Tried the 250 grain Barnes expander with factory sabot= slightly better than MOA with same powder charge. Initally tried the expander in a harvester black crush rib sabot but gave up on it as the factory barnes sabot loaded easier.

Both the Hornady and Barnes loads mentioned load with just about the perfect amount of force-not too tight not too loose.

Next up was the Barnes spit fire TEZ-no go with around 3 inch groups for three shots at 100 yards- really loose in the bore.

There is no doubt the triple 7 leaves a crud ring and I find it not much cleaner than regular pyrodex pellets.

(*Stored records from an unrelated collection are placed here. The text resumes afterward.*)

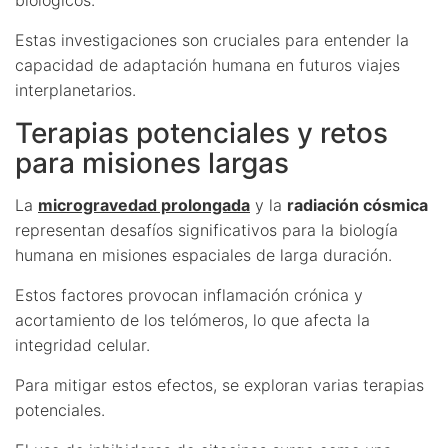
Estas investigaciones son cruciales para entender la
capacidad de adaptación humana en futuros viajes
interplanetarios.
Terapias potenciales y retos
para misiones largas
La
microgravedad prolongada
y la
radiación cósmica
representan desafíos significativos para la biología
humana en misiones espaciales de larga duración.
Estos factores provocan inflamación crónica y
acortamiento de los telómeros, lo que afecta la
integridad celular.
Para mitigar estos efectos, se exploran varias terapias
potenciales.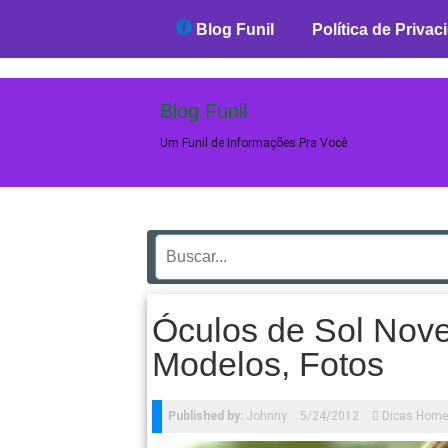
Blog Funil
Blog Funil
Política de Privac
Blog Funil
Um Funil de Informações Pra Você
Óculos de Sol Novel
Modelos, Fotos
Published by:
Johnny
5/24/2012
Dicas Hom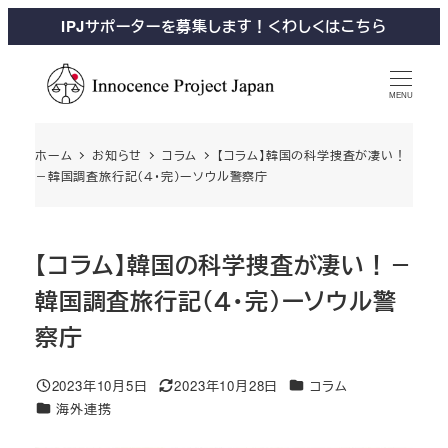
IPJサポーターを募集します！くわしくはこちら
MENU
ホーム
お知らせ
コラム
【コラム】韓国の科学捜査が凄い！
－韓国調査旅行記（４・完）ーソウル警察庁
【コラム】韓国の科学捜査が凄い！－
韓国調査旅行記（４・完）ーソウル警
察庁
2023年10月5日
2023年10月28日
コラム
海外連携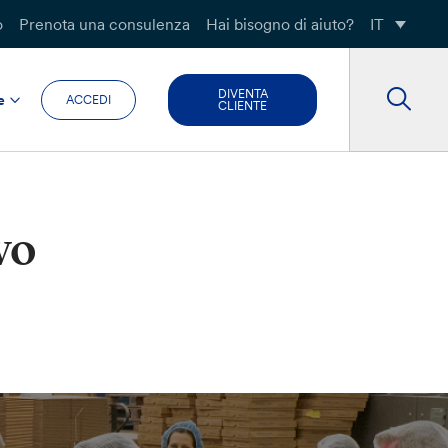
o
Prenota una consulenza
Hai bisogno di aiuto?
IT
DIVENTA
e
ACCEDI
CLIENTE
vo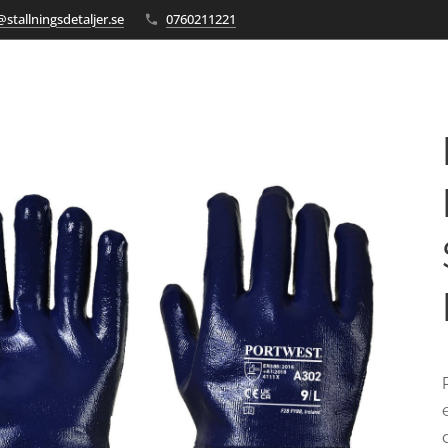
stallningsdetaljer.se
0760211221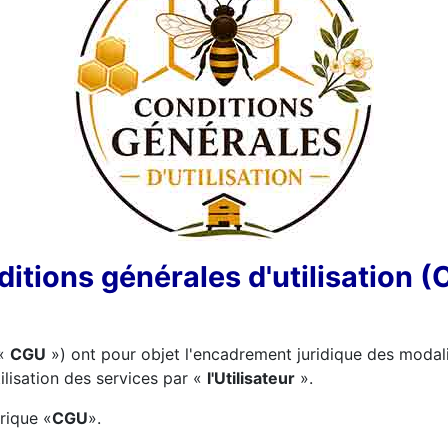
itions générales d'utilisation 
 «
CGU
») ont pour objet l'encadrement juridique des modali
tilisation des services par «
l'Utilisateur
».
rique «
CGU
».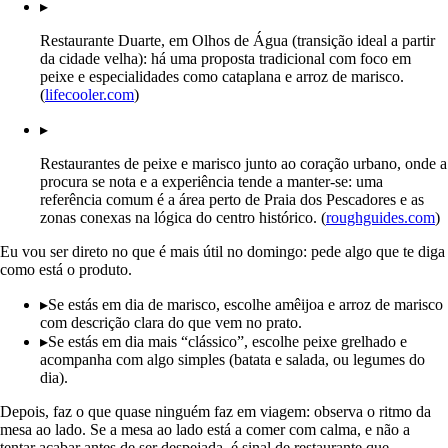
▸
Restaurante Duarte, em Olhos de Água (transição ideal a partir
da cidade velha): há uma proposta tradicional com foco em
peixe e especialidades como cataplana e arroz de marisco.
(
lifecooler.com
)
▸
Restaurantes de peixe e marisco junto ao coração urbano, onde a
procura se nota e a experiência tende a manter-se: uma
referência comum é a área perto de Praia dos Pescadores e as
zonas conexas na lógica do centro histórico. (
roughguides.com
)
Eu vou ser direto no que é mais útil no domingo: pede algo que te diga
como está o produto.
▸
Se estás em dia de marisco, escolhe amêijoa e arroz de marisco
com descrição clara do que vem no prato.
▸
Se estás em dia mais “clássico”, escolhe peixe grelhado e
acompanha com algo simples (batata e salada, ou legumes do
dia).
Depois, faz o que quase ninguém faz em viagem: observa o ritmo da
mesa ao lado. Se a mesa ao lado está a comer com calma, e não a
tentar acabar antes de ser despejada, é sinal de restaurante que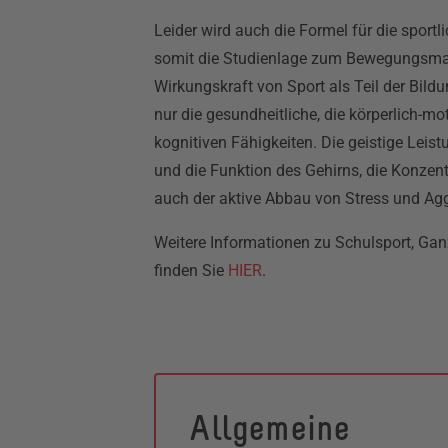
Leider wird auch die Formel für die sportl
somit die Studienlage zum Bewegungsman
Wirkungskraft von Sport als Teil der Bildu
nur die gesundheitliche, die körperlich-m
kognitiven Fähigkeiten. Die geistige Lei
und die Funktion des Gehirns, die Konzen
auch der aktive Abbau von Stress und Ag
Weitere Informationen zu Schulsport, Ga
finden Sie
HIER
.
Allgemeine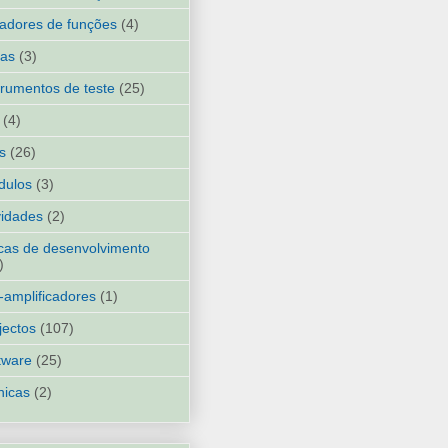
adores de funções
(4)
ias
(3)
trumentos de teste
(25)
(4)
ks
(26)
dulos
(3)
idades
(2)
cas de desenvolvimento
)
-amplificadores
(1)
jectos
(107)
tware
(25)
nicas
(2)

I will be trying blackhorn eventually in this gun but do not have enough time for this season.


----------



## Bo0YaA (Sep 29, 2008)

I went from Pyrodex pellets to Pyrodex loose and noticed only a slight improvement in accuracy no change in velocity. Went from Pyrodex loose to T7 pellets and didnt notice any accuracy improvement but did get more velocity. Went from T7 pellets to T7 loose and improved accuracy and velocity marginally. Never noticed a single difference in the cleanliness of my gun between the T7 and Pyrodex in either configuration.

Just tried BH209 this past weekend and all I can say is wow!! Improved accuracy & velocity over the loose T7. Not by a huge margin but enough. The biggest difference was the cleanliness of my gun after shooting. 20 rounds downrange and a single patch made the barrel shine like new. I ran a brush and a several more patches down it to be certain but it still took half the time it normally took to clean. 

I for one will never be going back to either of the aforementioned powders. The ease of cleaning alone justifies the higher cost of the BH209, not to mention the increase (however slight it may be) in accuracy and velocity.


----------